▸ **Requirement**: All records are to be retyped faithfully and completely.

▸ **Data excerpts**:
---*---
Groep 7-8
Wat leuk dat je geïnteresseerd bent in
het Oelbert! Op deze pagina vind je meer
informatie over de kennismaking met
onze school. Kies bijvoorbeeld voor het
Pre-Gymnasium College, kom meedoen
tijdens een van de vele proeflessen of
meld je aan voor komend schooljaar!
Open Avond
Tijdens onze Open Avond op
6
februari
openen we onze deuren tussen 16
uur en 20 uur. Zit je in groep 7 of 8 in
---*---
▸ **Exercise answer**:
Groep 7-8
Wat leuk dat je geïnteresseerd bent in
het Oelbert! Op deze pagina vind je meer
informatie over de kennismaking met
onze school. Kies bijvoorbeeld voor het
Pre-Gymnasium College, kom meedoen
tijdens een van de vele proeflessen of
meld je aan voor komend schooljaar!
Open Avond
Tijdens onze Open Avond op
6
februari
openen we onze deuren tussen 16
uur en 20 uur. Zit je in groep 7 of 8 in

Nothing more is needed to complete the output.